Woojay Jeon

Woojay Jeon

In this work, we describe a novel method of training an embedding-matching word-level connectionist temporal classification (CTC) automatic speech recognizer (ASR) such that it directly produces word start times and durations, required by many real-world applications, in addition to the transcription. The word timestamps enable the ASR to output word segmentations and word confusion networks without relying on a secondary model or forced alignment process when testing. Our proposed system has similar word segmentation accuracy as a hybrid DNN-HMM (Deep Neural Network-Hidden Markov Model) system, with less than 3ms difference in mean absolute error in word start times on TIMIT data. At the same time, we observed less than 5% relative increase in the word error rate compared to the non-timestamped system when using the same audio training data and nearly identical model size. We also contribute more rigorous analysis of multiple-hypothesis embedding-matching ASR in general.

Woojay Jeon

This paper provides a theoretical framework for interpreting acoustic neighbor embeddings, which are representations of the phonetic content of variable-width audio or text in a fixed-dimensional embedding space. A probabilistic interpretation of the distances between embeddings is proposed, based on a general quantitative definition of phonetic similarity between words. This provides us a framework for understanding and applying the embeddings in a principled manner. Theoretical and empirical evidence to support an approximation of uniform cluster-wise isotropy are shown, which allows us to reduce the distances to simple Euclidean distances. Four experiments that validate the framework and demonstrate how it can be applied to diverse problems are described. Nearest-neighbor search between audio and text embeddings can give isolated word classification accuracy that is identical to that of finite state transducers (FSTs) for vocabularies as large as 500k. Embedding distances give accuracy with 0.5% point difference compared to phone edit distances in out-of-vocabulary word recovery, as well as producing clustering hierarchies identical to those derived from human listening experiments in English dialect clustering. The theoretical framework also allows us to use the embeddings to predict the expected confusion of device wake-up words. All source code and pretrained models are provided.

Woojay Jeon

This paper proposes a novel acoustic word embedding called Acoustic Neighbor Embeddings where speech or text of arbitrary length are mapped to a vector space of fixed, reduced dimensions by adapting stochastic neighbor embedding (SNE) to sequential inputs. The Euclidean distance between coordinates in the embedding space reflects the phonetic confusability between their corresponding sequences. Two encoder neural networks are trained: an acoustic encoder that accepts speech signals in the form of frame-wise subword posterior probabilities obtained from an acoustic model and a text encoder that accepts text in the form of subword transcriptions. Compared to a triplet loss criterion, the proposed method is shown to have more effective gradients for neural network training. Experimentally, it also gives more accurate results with low-dimensional embeddings when the two encoder networks are used in tandem in a word (name) recognition task, and when the text encoder network is used standalone in an approximate phonetic matching task. In particular, in an isolated name recognition task depending solely on Euclidean nearest-neighbor search between the proposed embedding vectors, the recognition accuracy is identical to that of conventional finite state transducer(FST)-based decoding using test data with up to 1 million names in the vocabulary and 40 dimensions in the embeddings.

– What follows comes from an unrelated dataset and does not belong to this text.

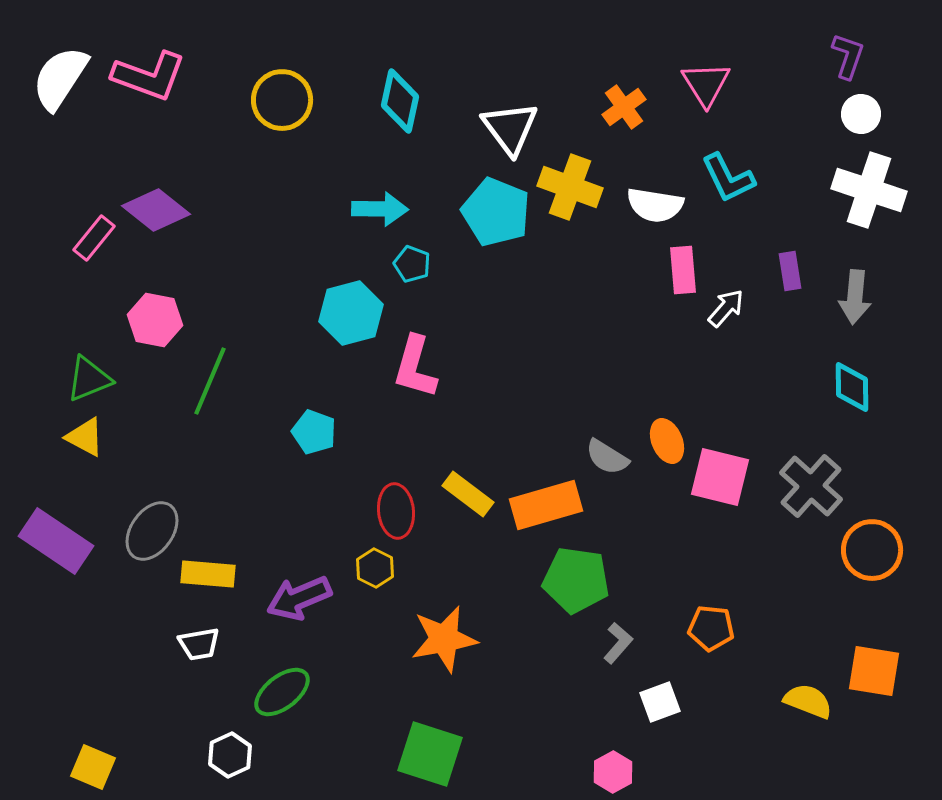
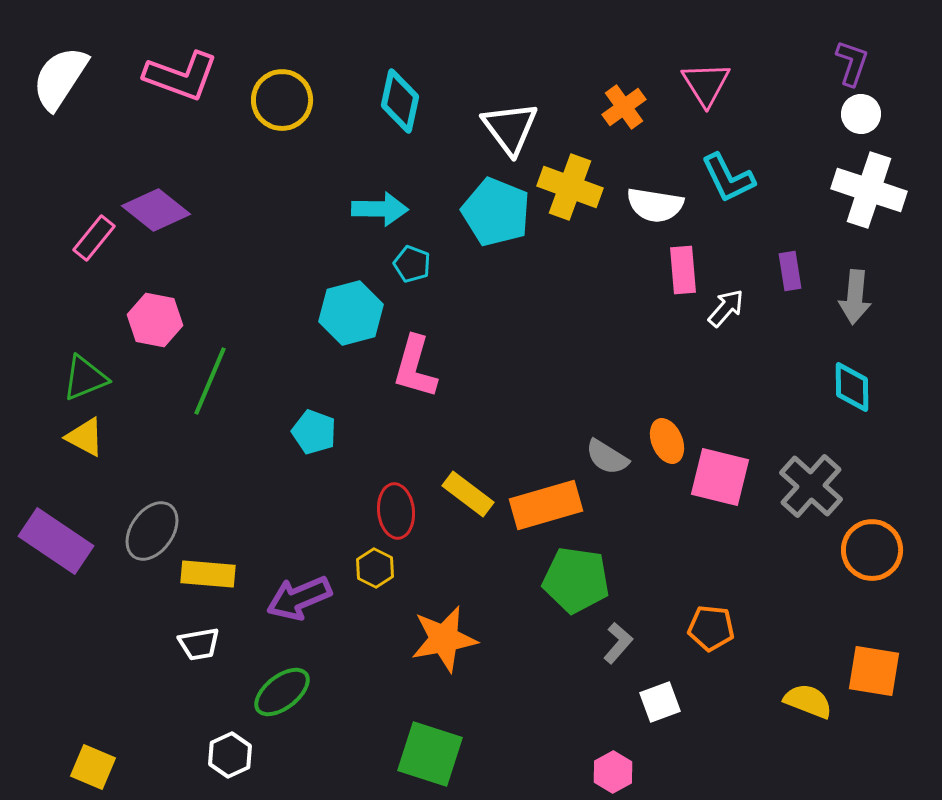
purple L-shape at (848, 56): moved 4 px right, 7 px down
pink L-shape at (149, 76): moved 32 px right
green triangle at (89, 379): moved 4 px left, 1 px up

Woojay Jeon, Leo Liu, Henry Mason

We propose a method to reduce false voice triggers of a speech-enabled personal assistant by post-processing the hypothesis lattice of a server-side large-vocabulary continuous speech recognizer (LVCSR) via a neural network. We first discuss how an estimate of the posterior probability of the trigger phrase can be obtained from the hypothesis lattice using known techniques to perform detection, then investigate a statistical model that processes the lattice in a more explicitly data-driven, discriminative manner. We propose using a Bidirectional Lattice Recurrent Neural Network (LatticeRNN) for the task, and show that it can significantly improve detection accuracy over using the 1-best result or the posterior.

Woojay Jeon, Maxwell Jordan, Mahesh Krishnamoorthy

We present a new method for computing ASR word confidences that effectively mitigates the effect of ASR errors for diverse downstream applications, improves the word error rate of the 1-best result, and allows better comparison of scores across different models. We propose 1) a new method for modeling word confidence using a Heterogeneous Word Confusion Network (HWCN) that addresses some key flaws in conventional Word Confusion Networks, and 2) a new score calibration method for facilitating direct comparison of scores from different models. Using a bidirectional lattice recurrent neural network to compute the confidence scores of each word in the HWCN, we show that the word sequence with the best overall confidence is more accurate than the default 1-best result of the recognizer, and that the calibration method can substantially improve the reliability of recognizer combination.